From Deep Brain to Deep Tissue
For more than 20 years, people with Parkinson ’s-related mobility issues have been treated using deep brain stimulation. Scientists decided to try a neuroprosthesis with a neurostimulator to make tissues and muscles move. The patient, Marc, had Parkinson’s for about three decades. Twenty years earlier, he received an implant that delivered deep brain stimulation. Despite that, he gradually developed neurological problems that left him unable to get around.
“I was forced to stop walking for three years and I was considered handicapped,” Marc said.
Marc is the first and only person to have received the new spinal neuroprosthesis, a small device containing electrodes placed under the skin on top of his spinal cord. It works by sending bursts of electrical signals to stimulate the nerves in his spinal cord, which then activate his leg muscles. The implant is described in a new study published in Nature Medicine.
“Then, in 2021, he enrolled in a clinical trial run by researchers at the Swiss Federal Institute of Technology in Zurich and Lausanne University Hospital to test whether a neuroprosthetic device they had developed could restore his walking ability.
“The team had already tested the device on three monkeys with walking and balancing difficulties similar to those experienced by people with Parkinson’s. They implanted the devices into the monkeys’ spinal cords and also gave each monkey a brain-computer interface that allowed researchers to tell when the monkey wanted to walk.
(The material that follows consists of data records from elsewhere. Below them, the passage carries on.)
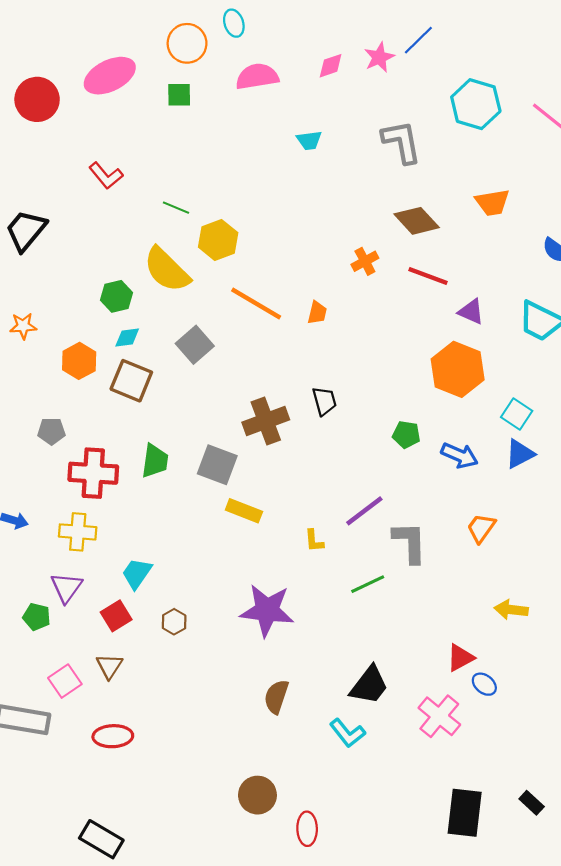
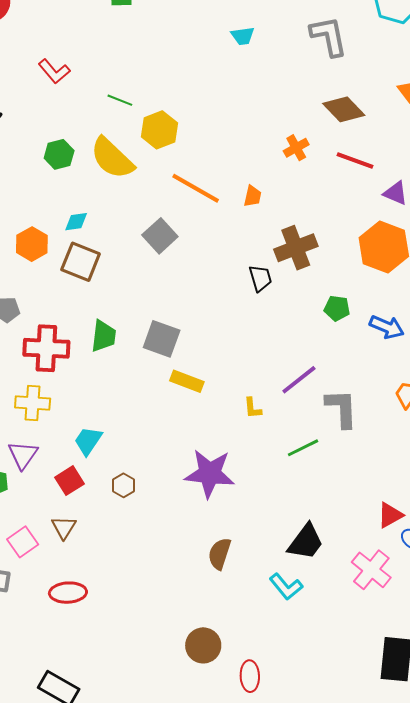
green hexagon: (117, 296) -> (59, 154), moved
gray square: (195, 345) -> (160, 236), moved
brown cross: (266, 421) -> (296, 248), moved

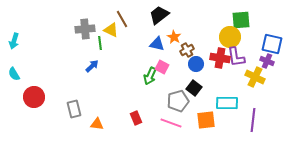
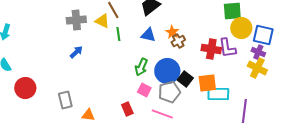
orange star: (174, 37) -> (172, 32), moved
yellow circle: (230, 37) -> (241, 28), moved
green line: (100, 43) -> (118, 34), moved
blue circle: (196, 64) -> (167, 71), moved, size x1.6
blue arrow: (92, 66) -> (76, 52), moved
pink square: (162, 67) -> (144, 90), moved
yellow cross: (255, 77) -> (257, 68), moved
orange square: (206, 120) -> (207, 83), moved

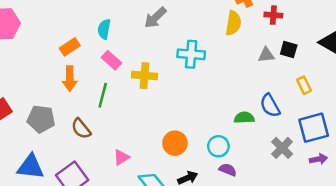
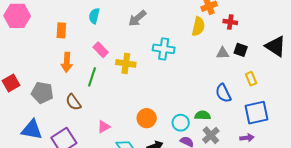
cyan semicircle: (104, 29) -> (94, 16), moved
orange rectangle: (70, 47) -> (61, 30), moved, turned -56
green semicircle: (244, 118) -> (203, 115), moved
gray cross: (282, 148) -> (211, 135), moved
purple arrow: (319, 159) -> (247, 138), moved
Then the researchers delivered short bursts of electrical signals through the spinal implant, ultimately restoring walking abilities in all three monkeys.”
Thanks to a combination of electronics, AI, and robotics with a brain interface, researchers made tremendous progress on Marc’s ability to move comfortably.
In Marc’s case, the team implanted electrodes on the top of his spinal cord and linked them to a neurostimulator placed under the skin in his abdomen. Whenever he wants to take a walk, he pushes a button on a remote control that sends wireless signals to the neurostimulator.
“[The new study] is another technical tour de force by this group,” says Sergey Stavisky, a neural engineer at the University of California, Davis. Stavisky, who was not involved in the study, says he is glad to see the technology working for spinal cord stimulation: “It’s significant and very exciting.”